Inhibition of cAMP responsive element binding protein in striatal neurons enhances approach and avoidance responses toward morphine--and morphine withdrawal-related cues.

To investigate the role of cAMP responsive element binding protein (CREB)-dependent gene expression in morphine induced behaviors, we examined bitransgenic mice expressing a dominant and strong inhibitor of the CREB family of transcription factors, A-CREB, in striatal neurons in a regulatable manner. The expression of A-CREB in the striatum enhanced both morphine-induced conditioned place preference and morphine withdrawal-induced conditioned place avoidance. Our experiments thereby support a role for CREB in striatal neurons regulating approach and avoidance responses toward drug-related cues.

Inhibition of cAMP response element-binding protein reduces neuronal excitability and plasticity, and triggers neurodegeneration.
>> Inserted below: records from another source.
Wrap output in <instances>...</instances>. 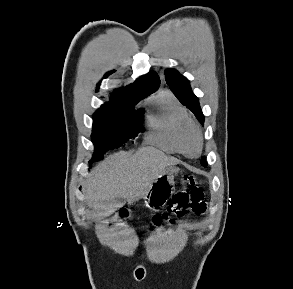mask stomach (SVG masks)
<instances>
[{"label":"stomach","instance_id":"stomach-1","mask_svg":"<svg viewBox=\"0 0 293 289\" xmlns=\"http://www.w3.org/2000/svg\"><path fill=\"white\" fill-rule=\"evenodd\" d=\"M179 168H167L165 173L156 179L147 194L144 196L145 205L151 210H158L166 205L174 193V175Z\"/></svg>","mask_w":293,"mask_h":289}]
</instances>
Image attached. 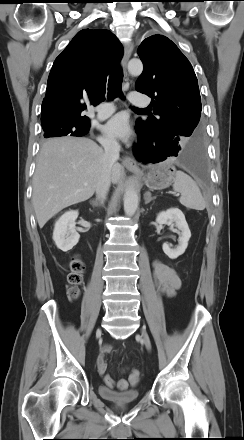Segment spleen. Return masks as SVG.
I'll return each instance as SVG.
<instances>
[{"mask_svg":"<svg viewBox=\"0 0 244 440\" xmlns=\"http://www.w3.org/2000/svg\"><path fill=\"white\" fill-rule=\"evenodd\" d=\"M174 191L181 194L179 202L188 209L204 210L206 201L195 181L182 171L174 175Z\"/></svg>","mask_w":244,"mask_h":440,"instance_id":"3e777b00","label":"spleen"}]
</instances>
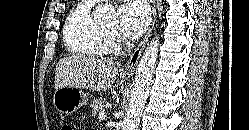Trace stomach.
Segmentation results:
<instances>
[{
  "label": "stomach",
  "mask_w": 249,
  "mask_h": 130,
  "mask_svg": "<svg viewBox=\"0 0 249 130\" xmlns=\"http://www.w3.org/2000/svg\"><path fill=\"white\" fill-rule=\"evenodd\" d=\"M53 103L59 112L69 115L86 105L88 96L81 89L65 86L55 91Z\"/></svg>",
  "instance_id": "stomach-1"
}]
</instances>
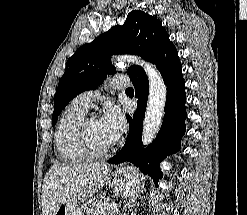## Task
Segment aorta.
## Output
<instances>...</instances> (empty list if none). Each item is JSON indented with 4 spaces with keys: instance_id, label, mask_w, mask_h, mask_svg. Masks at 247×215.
Instances as JSON below:
<instances>
[{
    "instance_id": "762f6f07",
    "label": "aorta",
    "mask_w": 247,
    "mask_h": 215,
    "mask_svg": "<svg viewBox=\"0 0 247 215\" xmlns=\"http://www.w3.org/2000/svg\"><path fill=\"white\" fill-rule=\"evenodd\" d=\"M118 65L137 64L144 68L149 79V96L143 121L142 143L148 146L155 139L164 117L167 89L164 80L154 65L133 55L115 57Z\"/></svg>"
}]
</instances>
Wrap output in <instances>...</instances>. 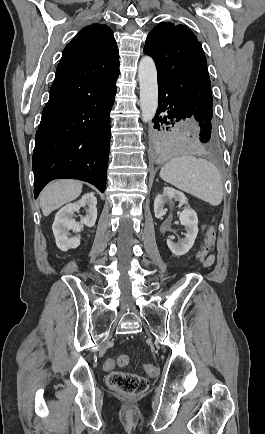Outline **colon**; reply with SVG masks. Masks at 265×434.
<instances>
[{
    "mask_svg": "<svg viewBox=\"0 0 265 434\" xmlns=\"http://www.w3.org/2000/svg\"><path fill=\"white\" fill-rule=\"evenodd\" d=\"M216 236L215 230L209 231L200 247V250L196 254V259L203 263L206 261L207 255H210V251ZM128 362V359L124 355H118L114 358L107 359L103 362L102 366L105 370H112L116 365L124 366ZM143 370L149 377H157L159 375V368L151 364H144ZM108 385L117 392L128 394H142L148 390L149 384L146 378L130 372L114 371L107 377Z\"/></svg>",
    "mask_w": 265,
    "mask_h": 434,
    "instance_id": "colon-1",
    "label": "colon"
}]
</instances>
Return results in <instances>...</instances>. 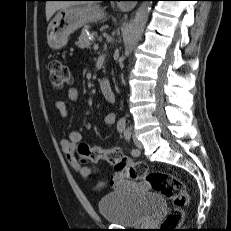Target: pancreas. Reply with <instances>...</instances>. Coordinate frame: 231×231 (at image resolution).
Returning <instances> with one entry per match:
<instances>
[{"label": "pancreas", "mask_w": 231, "mask_h": 231, "mask_svg": "<svg viewBox=\"0 0 231 231\" xmlns=\"http://www.w3.org/2000/svg\"><path fill=\"white\" fill-rule=\"evenodd\" d=\"M90 31V28L87 26L82 29L81 35L78 38V41L75 43L80 48H89L91 43L94 41L89 40L88 32ZM91 35H95V33H92Z\"/></svg>", "instance_id": "1"}]
</instances>
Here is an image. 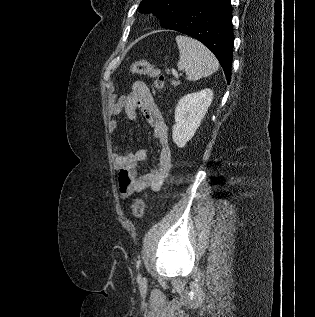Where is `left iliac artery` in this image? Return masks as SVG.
Segmentation results:
<instances>
[{"label": "left iliac artery", "mask_w": 315, "mask_h": 317, "mask_svg": "<svg viewBox=\"0 0 315 317\" xmlns=\"http://www.w3.org/2000/svg\"><path fill=\"white\" fill-rule=\"evenodd\" d=\"M140 264H141V261H140V260H138V261H137V263H136V267H137V269L139 268Z\"/></svg>", "instance_id": "left-iliac-artery-1"}]
</instances>
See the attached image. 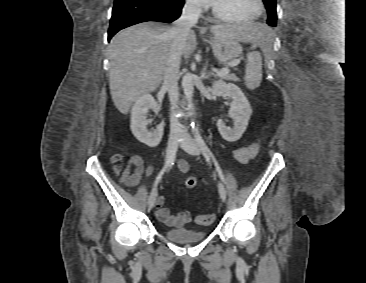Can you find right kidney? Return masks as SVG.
Here are the masks:
<instances>
[{"label": "right kidney", "instance_id": "ca27d5eb", "mask_svg": "<svg viewBox=\"0 0 366 283\" xmlns=\"http://www.w3.org/2000/svg\"><path fill=\"white\" fill-rule=\"evenodd\" d=\"M149 110L159 112V105L150 94L140 96L131 109V131L136 139L149 147H156L162 140L164 122H161L154 132L147 129Z\"/></svg>", "mask_w": 366, "mask_h": 283}]
</instances>
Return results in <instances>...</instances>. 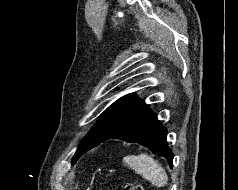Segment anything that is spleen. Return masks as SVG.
<instances>
[{
  "label": "spleen",
  "instance_id": "3e777b00",
  "mask_svg": "<svg viewBox=\"0 0 238 190\" xmlns=\"http://www.w3.org/2000/svg\"><path fill=\"white\" fill-rule=\"evenodd\" d=\"M123 161L152 185L163 187L167 184L168 176L165 169L149 155L126 156Z\"/></svg>",
  "mask_w": 238,
  "mask_h": 190
}]
</instances>
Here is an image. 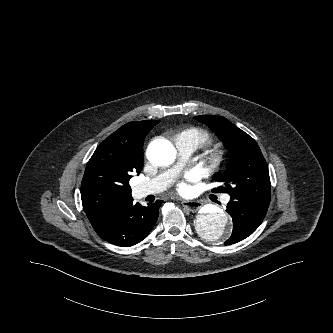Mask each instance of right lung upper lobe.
I'll use <instances>...</instances> for the list:
<instances>
[{
  "instance_id": "1",
  "label": "right lung upper lobe",
  "mask_w": 333,
  "mask_h": 333,
  "mask_svg": "<svg viewBox=\"0 0 333 333\" xmlns=\"http://www.w3.org/2000/svg\"><path fill=\"white\" fill-rule=\"evenodd\" d=\"M151 120L129 122L107 137L87 163L81 183L83 209L93 221L132 198L124 177L142 170V147Z\"/></svg>"
}]
</instances>
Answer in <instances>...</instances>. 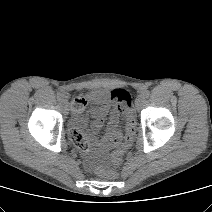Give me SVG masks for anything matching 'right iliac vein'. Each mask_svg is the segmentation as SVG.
Segmentation results:
<instances>
[{
  "instance_id": "63e3f726",
  "label": "right iliac vein",
  "mask_w": 212,
  "mask_h": 212,
  "mask_svg": "<svg viewBox=\"0 0 212 212\" xmlns=\"http://www.w3.org/2000/svg\"><path fill=\"white\" fill-rule=\"evenodd\" d=\"M61 103L63 105L65 113L68 114L69 108H68V103H67L66 97H63V99L61 100Z\"/></svg>"
}]
</instances>
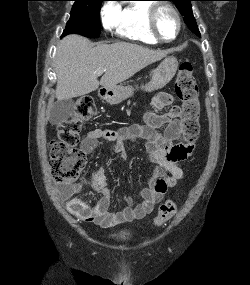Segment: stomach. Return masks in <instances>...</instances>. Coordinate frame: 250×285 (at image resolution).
<instances>
[{
    "mask_svg": "<svg viewBox=\"0 0 250 285\" xmlns=\"http://www.w3.org/2000/svg\"><path fill=\"white\" fill-rule=\"evenodd\" d=\"M178 68V61L175 57H166L160 65L154 70L149 83L142 86L145 91L151 92L162 89L175 76ZM134 88L129 85H119L114 88L105 89L103 98L111 105L119 104L125 99L131 97Z\"/></svg>",
    "mask_w": 250,
    "mask_h": 285,
    "instance_id": "obj_1",
    "label": "stomach"
}]
</instances>
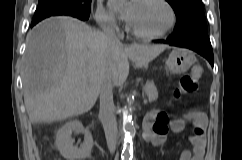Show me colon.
Here are the masks:
<instances>
[{
    "instance_id": "1",
    "label": "colon",
    "mask_w": 242,
    "mask_h": 160,
    "mask_svg": "<svg viewBox=\"0 0 242 160\" xmlns=\"http://www.w3.org/2000/svg\"><path fill=\"white\" fill-rule=\"evenodd\" d=\"M202 75V68L200 66H194L190 73L184 75L176 89V95L190 94L197 90L198 82ZM168 116L164 112H159L153 124V129L158 132H164L167 126Z\"/></svg>"
}]
</instances>
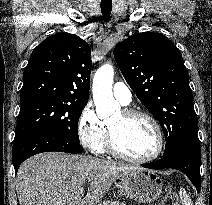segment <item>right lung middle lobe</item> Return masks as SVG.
<instances>
[{
    "label": "right lung middle lobe",
    "instance_id": "obj_1",
    "mask_svg": "<svg viewBox=\"0 0 212 205\" xmlns=\"http://www.w3.org/2000/svg\"><path fill=\"white\" fill-rule=\"evenodd\" d=\"M86 104L53 98L22 100L15 140L36 133H51L79 142L77 125Z\"/></svg>",
    "mask_w": 212,
    "mask_h": 205
}]
</instances>
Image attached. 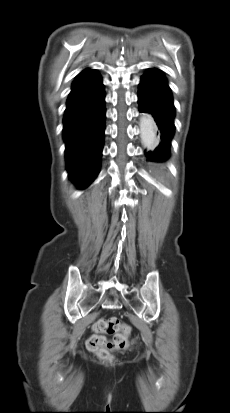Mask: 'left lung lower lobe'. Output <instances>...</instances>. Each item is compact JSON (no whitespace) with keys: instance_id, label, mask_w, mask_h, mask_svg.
<instances>
[{"instance_id":"1","label":"left lung lower lobe","mask_w":230,"mask_h":413,"mask_svg":"<svg viewBox=\"0 0 230 413\" xmlns=\"http://www.w3.org/2000/svg\"><path fill=\"white\" fill-rule=\"evenodd\" d=\"M140 112L152 114L161 133L159 145L146 151L148 161L163 162L170 156L171 139L174 135L175 107L167 79L157 68L147 69L141 77L138 90Z\"/></svg>"}]
</instances>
The cAMP-responsive element-binding protein (CREB) pathway has been involved in 2 major cascades of gene expression regulating neuronal function. The first one presents CREB as a critical component of the molecular switch that controls long-lasting forms of neuronal plasticity and learning. The second one relates CREB to neuronal survival and protection. To investigate the role of CREB-dependent gene expression in neuronal plasticity and survival in vivo, we generated bitransgenic mice expressing A-CREB, an artificial peptide with strong and broad inhibitory effect on the CREB family, in forebrain neurons in a regulatable manner. The expression of A-CREB in hippocampal neurons impaired L-LTP, reduced intrinsic excitability and the susceptibility to induced seizures, and altered both basal and activity-driven gene expression. In the long-term, the chronic inhibition of CREB function caused severe loss of neurons in the CA1 subfield as well as in other brain regions. Our experiments confirmed previous findings in CREB-deficient mutants and revealed new aspects of CREB-dependent gene expression in the hippocampus supporting a dual role for CREB-dependent gene expression regulating intrinsic and synaptic plasticity and promoting neuronal survival.

Enhanced CREB-dependent gene expression increases the excitability of neurons in the basal amygdala and primes the consolidation of contextual and cued fear memory.

Regulated expression of a constitutively active form of cAMP response element-binding protein (CREB), VP16-CREB, lowers the threshold for the late phase of long-term potentiation in the Schaffer collateral pathway in a de novo gene expression-independent manner, and increases the excitability and reduces afterhyperpolarization of neurons at the amygdala and the hippocampus. We explore the consequences of these changes on the consolidation of fear conditioning and find that the expression of VP16-CREB can bypass the requirement for de novo gene expression associated with long-term memory formation, suggesting that CREB-dependent gene expression is sufficient for fear memory consolidation.

cAMP response element-binding protein-mediated gene expression increases the intrinsic excitability of CA1 pyramidal neurons.

To investigate the role of CREB-mediated gene expression on the excitability of CA1 pyramidal neurons, we obtained intracellular recordings from pyramidal neurons of transgenic mice expressing a constitutively active form of CREB, VP16-CREB, in a regulated and restricted manner. We found that transgene expression increased the neuronal excitability and inhibited the slow and medium afterhyperpolarization currents. These changes may contribute to the reduced threshold for LTP observed in these mice. When strong transgene expression was turned on for prolonged period of time, these mice also showed a significant loss of hippocampal neurons and sporadic epileptic seizures. These deleterious effects were dose dependent and could be halted, but not reversed by turning off transgene expression. Our experiments reveal a new role for hippocampal CREB-mediated gene expression, identify the slow afterhyperpolarization as a primary target of CREB action, provide a new mouse model to investigate temporal lobe epilepsy and associated neurodegeneration, and illustrate the risks of cell death associated to a sustained manipulation of this pathway. As a result, our study has important implications for both the understanding of the cellular bases of learning and memory and the consideration of therapies targeted to the CREB pathway.